#### Assignment:
Filter this material down to the lines that hold "Datasets", copying each one.

#### Data provided:
----

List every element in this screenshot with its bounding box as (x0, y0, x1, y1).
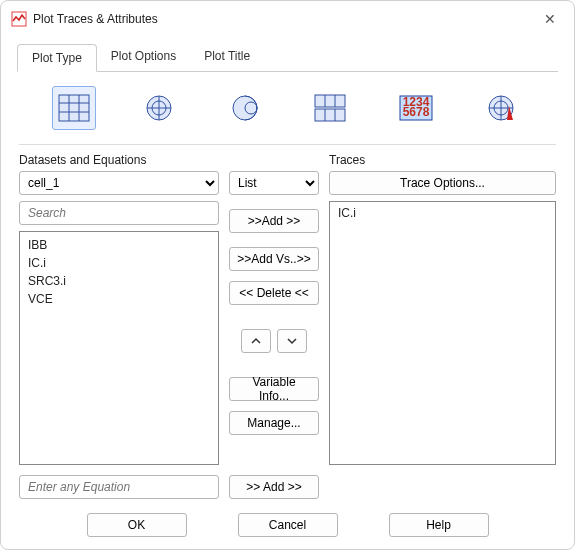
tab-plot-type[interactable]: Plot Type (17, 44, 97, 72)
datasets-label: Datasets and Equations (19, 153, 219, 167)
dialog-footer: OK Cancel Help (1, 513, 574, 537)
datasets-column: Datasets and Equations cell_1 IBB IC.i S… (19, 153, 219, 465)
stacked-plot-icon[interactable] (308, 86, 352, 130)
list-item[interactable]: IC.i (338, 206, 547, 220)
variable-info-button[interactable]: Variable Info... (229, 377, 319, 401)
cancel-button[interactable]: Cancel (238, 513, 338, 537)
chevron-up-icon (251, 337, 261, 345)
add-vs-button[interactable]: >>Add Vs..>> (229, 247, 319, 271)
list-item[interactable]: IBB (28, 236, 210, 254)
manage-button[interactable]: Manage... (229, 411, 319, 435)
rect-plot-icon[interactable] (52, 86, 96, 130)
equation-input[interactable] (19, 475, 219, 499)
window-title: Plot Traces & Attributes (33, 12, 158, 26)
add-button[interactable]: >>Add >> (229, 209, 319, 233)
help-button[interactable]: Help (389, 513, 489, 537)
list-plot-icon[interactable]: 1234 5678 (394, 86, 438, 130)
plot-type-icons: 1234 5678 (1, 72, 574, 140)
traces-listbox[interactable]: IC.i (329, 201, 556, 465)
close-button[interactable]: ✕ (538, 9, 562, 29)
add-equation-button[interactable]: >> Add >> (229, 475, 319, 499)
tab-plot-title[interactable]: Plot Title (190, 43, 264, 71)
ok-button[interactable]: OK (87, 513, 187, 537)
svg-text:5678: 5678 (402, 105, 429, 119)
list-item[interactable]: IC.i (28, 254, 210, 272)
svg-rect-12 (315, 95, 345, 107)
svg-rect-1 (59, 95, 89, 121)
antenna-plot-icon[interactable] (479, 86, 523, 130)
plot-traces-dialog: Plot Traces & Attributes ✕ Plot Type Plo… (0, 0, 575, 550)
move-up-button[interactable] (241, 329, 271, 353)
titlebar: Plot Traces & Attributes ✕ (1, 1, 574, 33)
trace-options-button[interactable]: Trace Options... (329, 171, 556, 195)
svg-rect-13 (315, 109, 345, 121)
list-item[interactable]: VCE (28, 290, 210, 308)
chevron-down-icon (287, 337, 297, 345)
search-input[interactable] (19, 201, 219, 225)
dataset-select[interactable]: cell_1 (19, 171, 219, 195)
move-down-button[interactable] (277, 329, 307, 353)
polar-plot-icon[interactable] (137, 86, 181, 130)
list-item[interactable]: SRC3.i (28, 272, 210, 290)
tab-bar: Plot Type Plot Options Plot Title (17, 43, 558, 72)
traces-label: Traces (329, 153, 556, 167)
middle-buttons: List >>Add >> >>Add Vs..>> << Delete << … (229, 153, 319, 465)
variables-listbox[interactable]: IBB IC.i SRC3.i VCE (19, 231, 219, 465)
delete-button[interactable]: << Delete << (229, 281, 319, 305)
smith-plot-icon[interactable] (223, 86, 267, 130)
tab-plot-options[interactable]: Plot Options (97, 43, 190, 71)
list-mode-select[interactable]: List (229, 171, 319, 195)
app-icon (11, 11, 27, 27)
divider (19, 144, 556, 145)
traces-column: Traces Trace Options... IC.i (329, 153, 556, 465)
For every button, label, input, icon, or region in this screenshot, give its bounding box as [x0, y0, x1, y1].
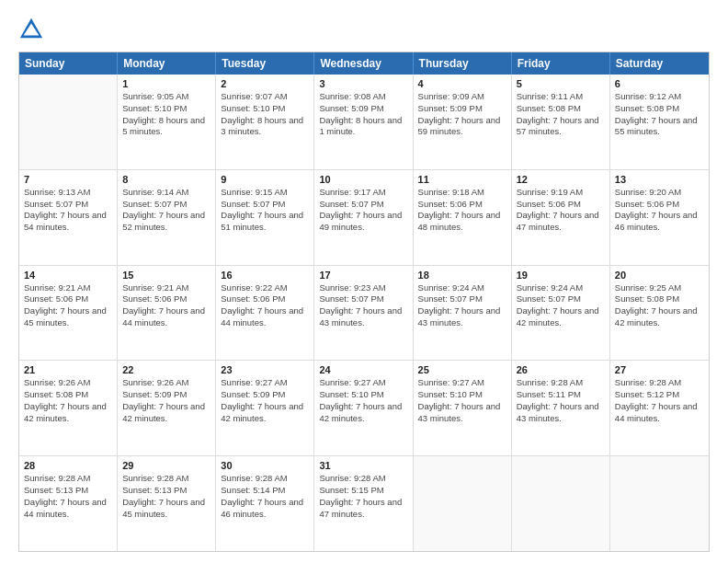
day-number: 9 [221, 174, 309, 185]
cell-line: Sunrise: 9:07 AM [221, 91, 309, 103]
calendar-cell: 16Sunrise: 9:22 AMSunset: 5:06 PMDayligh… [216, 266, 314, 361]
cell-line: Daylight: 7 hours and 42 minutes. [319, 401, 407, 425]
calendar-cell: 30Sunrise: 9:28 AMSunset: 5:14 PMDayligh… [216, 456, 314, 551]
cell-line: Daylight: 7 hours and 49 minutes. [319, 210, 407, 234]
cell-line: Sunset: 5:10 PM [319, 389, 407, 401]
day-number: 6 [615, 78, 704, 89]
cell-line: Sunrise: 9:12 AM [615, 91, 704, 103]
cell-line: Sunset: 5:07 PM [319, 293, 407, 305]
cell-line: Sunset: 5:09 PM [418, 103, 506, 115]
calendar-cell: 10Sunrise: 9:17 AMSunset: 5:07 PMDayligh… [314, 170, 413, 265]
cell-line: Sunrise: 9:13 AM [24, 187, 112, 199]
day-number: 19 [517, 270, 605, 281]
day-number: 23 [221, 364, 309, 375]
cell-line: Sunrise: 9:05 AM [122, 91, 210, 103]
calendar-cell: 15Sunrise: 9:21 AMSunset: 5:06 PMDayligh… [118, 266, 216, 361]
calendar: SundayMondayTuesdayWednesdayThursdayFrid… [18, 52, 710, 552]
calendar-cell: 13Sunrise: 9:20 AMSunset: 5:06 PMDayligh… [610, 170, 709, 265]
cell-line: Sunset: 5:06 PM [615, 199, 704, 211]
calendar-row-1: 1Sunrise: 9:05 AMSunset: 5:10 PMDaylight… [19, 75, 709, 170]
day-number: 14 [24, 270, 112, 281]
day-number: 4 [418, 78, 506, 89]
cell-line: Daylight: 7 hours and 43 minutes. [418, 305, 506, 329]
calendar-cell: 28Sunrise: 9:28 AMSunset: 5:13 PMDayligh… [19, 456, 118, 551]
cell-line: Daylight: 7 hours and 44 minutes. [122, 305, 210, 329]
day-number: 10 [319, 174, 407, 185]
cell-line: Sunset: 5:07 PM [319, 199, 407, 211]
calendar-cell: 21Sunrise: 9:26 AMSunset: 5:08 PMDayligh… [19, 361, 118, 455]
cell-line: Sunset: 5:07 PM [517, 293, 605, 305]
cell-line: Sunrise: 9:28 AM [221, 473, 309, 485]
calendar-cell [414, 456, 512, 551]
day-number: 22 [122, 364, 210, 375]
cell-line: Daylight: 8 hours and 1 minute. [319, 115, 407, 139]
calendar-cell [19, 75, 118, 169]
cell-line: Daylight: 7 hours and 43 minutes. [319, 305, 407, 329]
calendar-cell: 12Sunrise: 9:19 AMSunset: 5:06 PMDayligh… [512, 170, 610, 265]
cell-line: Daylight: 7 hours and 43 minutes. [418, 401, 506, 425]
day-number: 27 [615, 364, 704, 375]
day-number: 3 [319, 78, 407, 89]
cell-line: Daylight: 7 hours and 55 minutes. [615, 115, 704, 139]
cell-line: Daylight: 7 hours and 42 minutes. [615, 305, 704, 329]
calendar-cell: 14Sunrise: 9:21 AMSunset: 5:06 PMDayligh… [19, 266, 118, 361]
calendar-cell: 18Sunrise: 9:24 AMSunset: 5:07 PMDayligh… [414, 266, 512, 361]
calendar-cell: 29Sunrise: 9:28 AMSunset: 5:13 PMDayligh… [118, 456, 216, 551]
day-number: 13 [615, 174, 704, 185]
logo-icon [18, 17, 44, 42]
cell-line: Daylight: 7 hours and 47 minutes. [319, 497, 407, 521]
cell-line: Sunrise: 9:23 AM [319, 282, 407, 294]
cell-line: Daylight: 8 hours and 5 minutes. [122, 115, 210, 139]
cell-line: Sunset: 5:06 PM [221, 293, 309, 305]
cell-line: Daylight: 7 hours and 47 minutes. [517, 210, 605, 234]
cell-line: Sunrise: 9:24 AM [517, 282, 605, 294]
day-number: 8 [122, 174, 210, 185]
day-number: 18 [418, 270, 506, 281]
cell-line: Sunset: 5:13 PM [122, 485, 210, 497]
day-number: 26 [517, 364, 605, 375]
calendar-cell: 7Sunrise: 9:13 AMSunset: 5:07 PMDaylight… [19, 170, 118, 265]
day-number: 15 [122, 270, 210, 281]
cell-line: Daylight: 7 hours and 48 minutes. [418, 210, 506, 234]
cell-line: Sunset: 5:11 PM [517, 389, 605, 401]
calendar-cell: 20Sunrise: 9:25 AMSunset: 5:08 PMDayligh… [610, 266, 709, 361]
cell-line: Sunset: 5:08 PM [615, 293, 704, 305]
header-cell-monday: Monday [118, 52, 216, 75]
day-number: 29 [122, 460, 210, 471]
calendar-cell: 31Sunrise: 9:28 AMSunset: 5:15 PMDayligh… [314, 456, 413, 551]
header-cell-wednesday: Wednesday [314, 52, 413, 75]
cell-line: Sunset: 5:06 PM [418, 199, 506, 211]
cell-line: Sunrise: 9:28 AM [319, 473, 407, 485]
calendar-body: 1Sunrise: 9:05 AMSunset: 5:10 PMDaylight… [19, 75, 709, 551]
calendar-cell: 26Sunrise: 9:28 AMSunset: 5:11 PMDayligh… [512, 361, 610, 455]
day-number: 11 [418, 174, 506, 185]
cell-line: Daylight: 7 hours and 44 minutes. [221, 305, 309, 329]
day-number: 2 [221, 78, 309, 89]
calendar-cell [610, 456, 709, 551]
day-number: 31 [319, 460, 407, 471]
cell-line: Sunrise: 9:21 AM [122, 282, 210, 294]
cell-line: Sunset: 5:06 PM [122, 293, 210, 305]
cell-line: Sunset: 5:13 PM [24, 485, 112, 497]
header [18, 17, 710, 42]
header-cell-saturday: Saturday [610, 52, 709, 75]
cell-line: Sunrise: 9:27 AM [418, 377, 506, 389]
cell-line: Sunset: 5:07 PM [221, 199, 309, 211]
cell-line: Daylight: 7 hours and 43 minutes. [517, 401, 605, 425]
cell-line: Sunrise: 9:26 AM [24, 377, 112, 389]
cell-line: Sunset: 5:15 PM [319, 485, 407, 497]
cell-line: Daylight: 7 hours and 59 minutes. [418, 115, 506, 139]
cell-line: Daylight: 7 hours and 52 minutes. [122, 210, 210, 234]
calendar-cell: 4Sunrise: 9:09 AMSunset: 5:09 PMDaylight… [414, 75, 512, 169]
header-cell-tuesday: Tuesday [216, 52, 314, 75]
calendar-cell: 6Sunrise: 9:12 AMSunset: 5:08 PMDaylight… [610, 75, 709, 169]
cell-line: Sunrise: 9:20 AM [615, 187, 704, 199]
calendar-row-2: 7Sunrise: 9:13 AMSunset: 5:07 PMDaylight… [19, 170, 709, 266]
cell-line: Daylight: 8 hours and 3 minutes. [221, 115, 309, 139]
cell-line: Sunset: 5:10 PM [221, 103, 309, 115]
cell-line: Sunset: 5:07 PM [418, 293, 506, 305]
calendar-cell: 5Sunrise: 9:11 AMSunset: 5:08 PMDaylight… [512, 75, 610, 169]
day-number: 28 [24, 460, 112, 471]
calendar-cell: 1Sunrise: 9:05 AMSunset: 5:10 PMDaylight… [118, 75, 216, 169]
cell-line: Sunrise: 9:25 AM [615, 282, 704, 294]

----

#### Written response:
datasets-label: Datasets and Equations (19, 153, 219, 167)
datasets-column: Datasets and Equations cell_1 IBB IC.i S… (19, 153, 219, 465)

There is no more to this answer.